### WORK REQUIRED
Your copy must hold every line of the records word for word. It must hold no pictures.

Records from a data source:
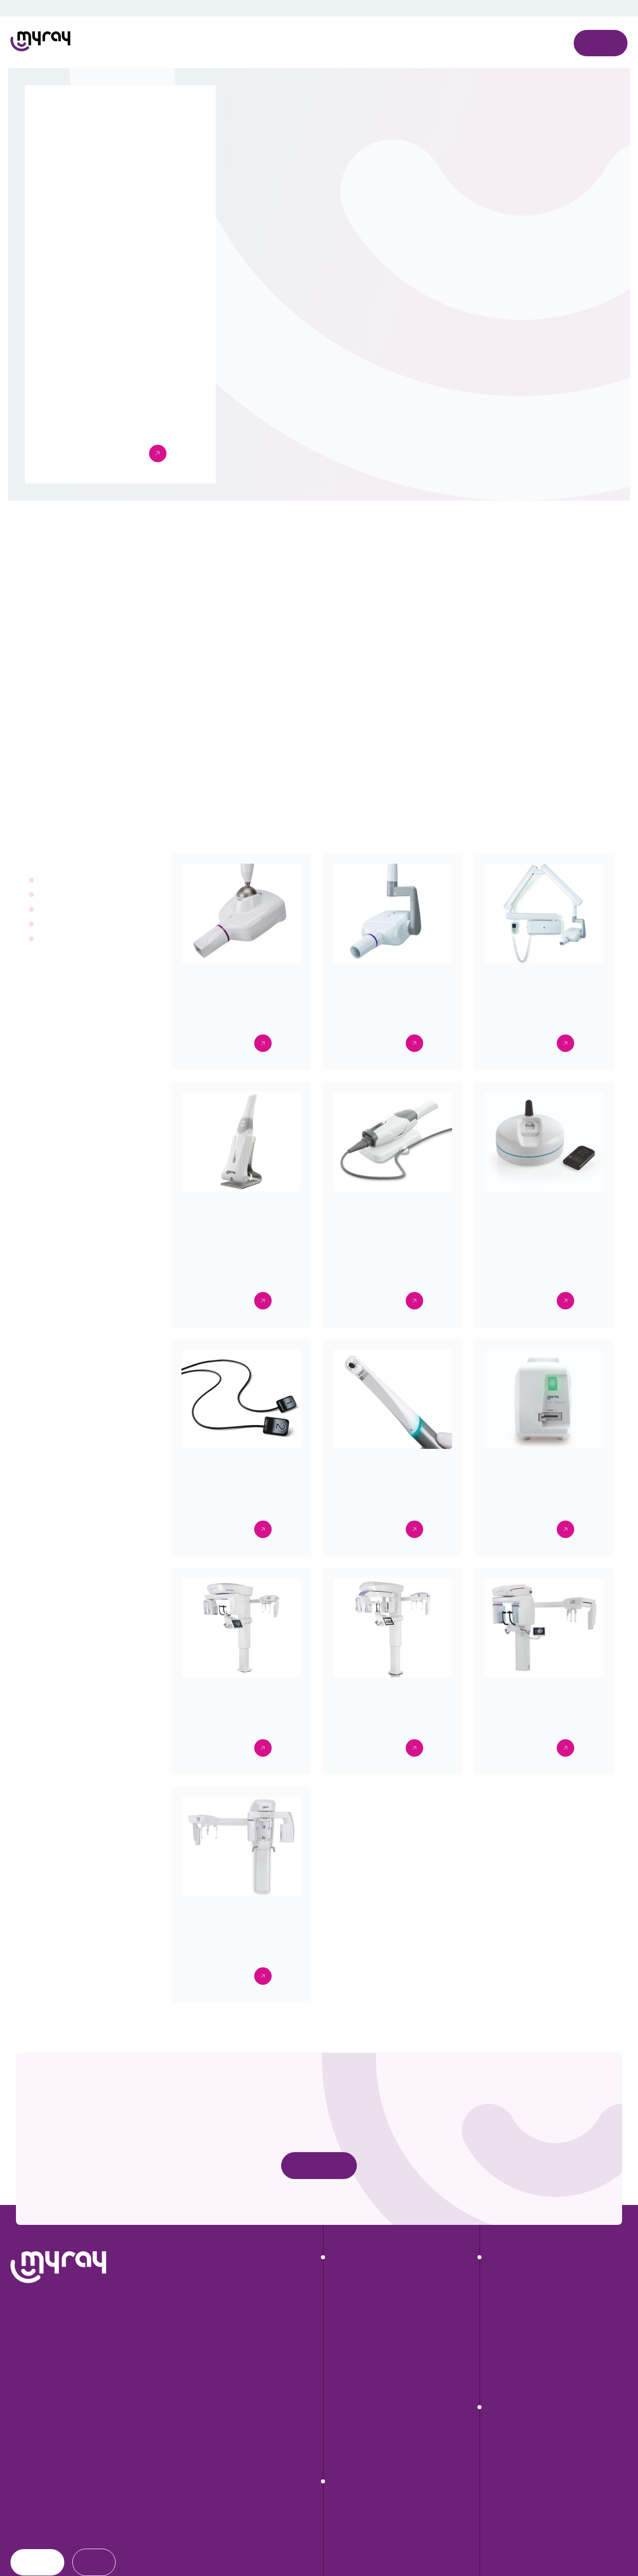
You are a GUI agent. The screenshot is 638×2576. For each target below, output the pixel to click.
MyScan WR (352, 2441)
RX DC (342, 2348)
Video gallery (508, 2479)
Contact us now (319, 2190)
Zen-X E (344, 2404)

### ANSWER BOX
You are a GUI agent. The screenshot is 638×2576. For each target below, output the pixel to click.
MyScan WR (352, 2441)
RX DC (342, 2348)
Video gallery (508, 2479)
Contact us now (319, 2190)
Zen-X E (344, 2404)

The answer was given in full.